OpenAI removes ChatGPT's public sharing feature after Google exposes sensitive chats
OpenAI has removed ChatGPT 'Make this link discoverable' feature after several users discovered that a lot of their sensitive shared conversations became visible through Google Search. The "feature" was prompted by a simple checkbox when creating a shareable link and allowed conversations to be indexed if enabled, but many users mistakenly assumed their shared links would only be seen by direct recipients.
Following public reports of exposed data, OpenAI’s Chief Information Security Officer Dan Stuckey confirmed the feature was disabled late last week. The company also removed both the discoverable checkbox and all previously indexed chats from Google. However, cleanup is still underway, and some shared conversations remain accessible through Microsoft Bing and DuckDuckGo as the process continues. For now, no ChatGPT share links appear in Google results.
The incident revealed that exposed chat content included mental health disclosures, job applicant reviews, proprietary code, and even crime confessions.

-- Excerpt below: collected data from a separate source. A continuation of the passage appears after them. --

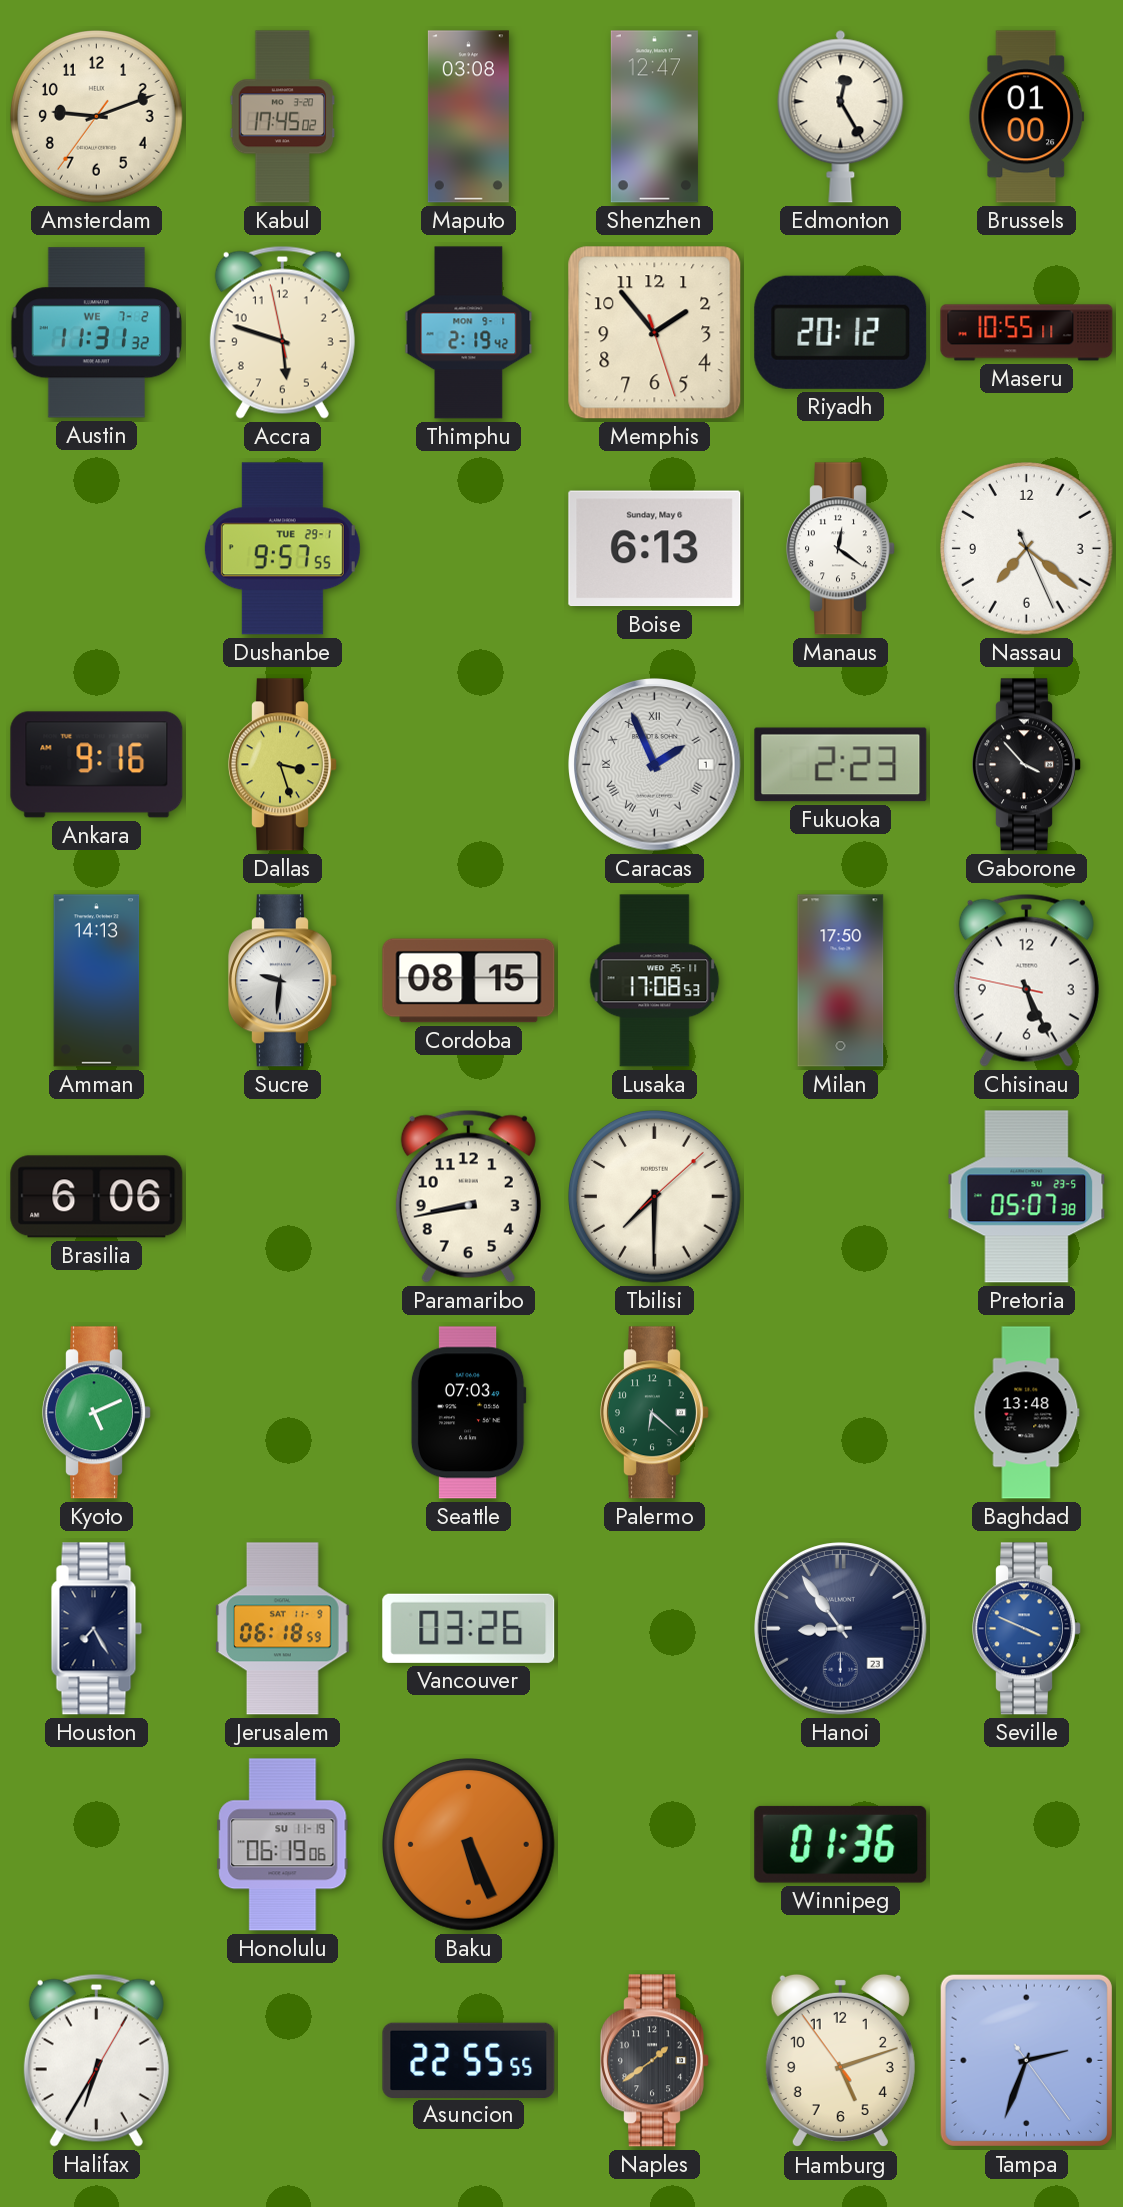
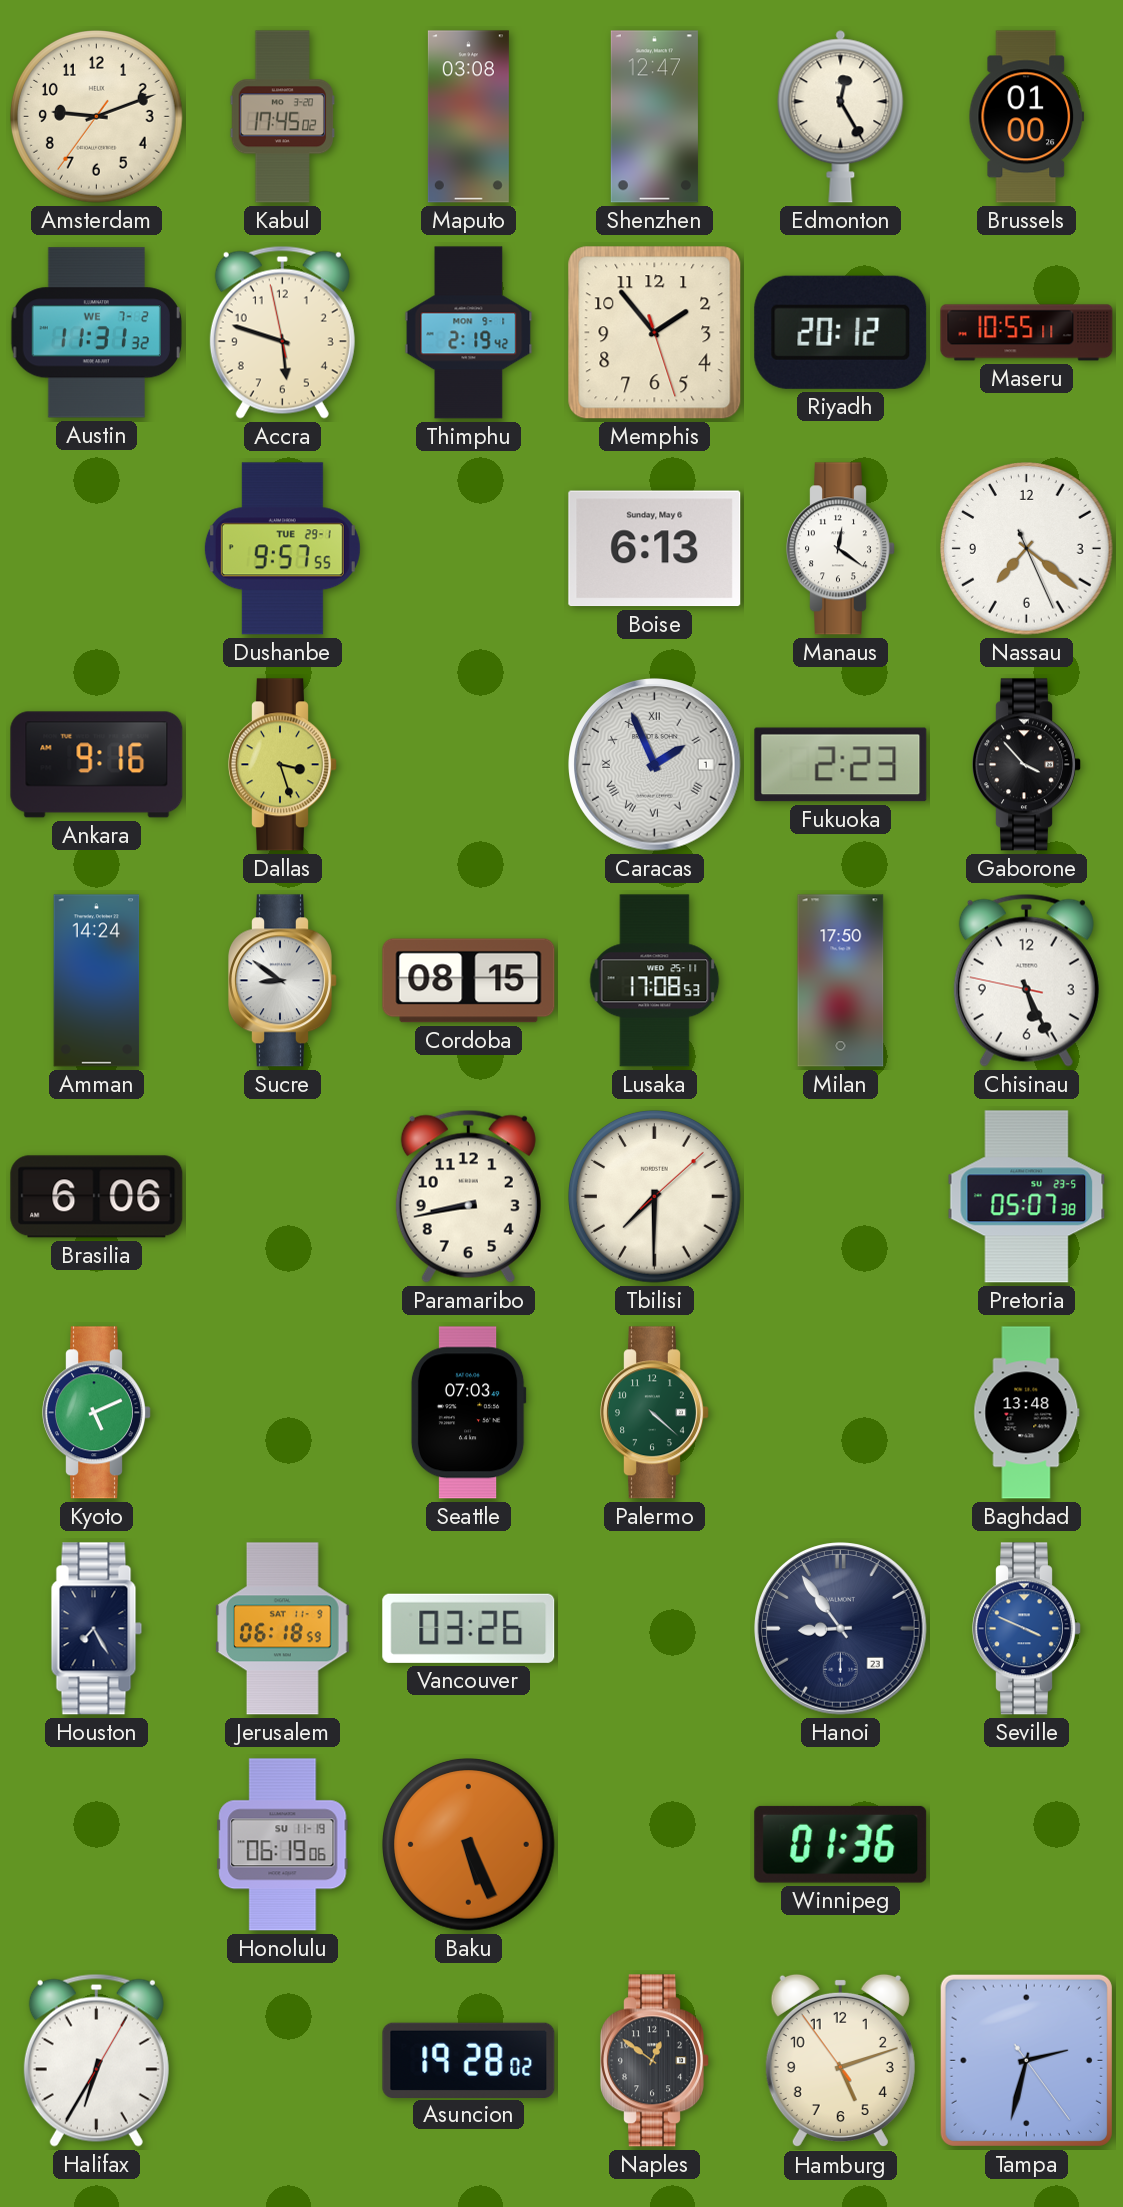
Amman: 14:13 -> 14:24
Sucre: 9:31 -> 8:51
Palermo: 6:22 -> 4:22
Asuncion: 22:55 -> 19:28
Naples: 1:39 -> 12:51
Tampa: 2:33 -> 2:32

Search engine crawlers may have already preserved some content, making complete deletion challenging. This event raises a serious privacy concern, similar to the recent Meta AI app case where private user conversations were shared publicly without their full awareness.
Comments
The heading appears very misleading as if Google has willingly exposed sensitive data. This is the fault of the users for not ready carefully and OpenAI for bad design decisions.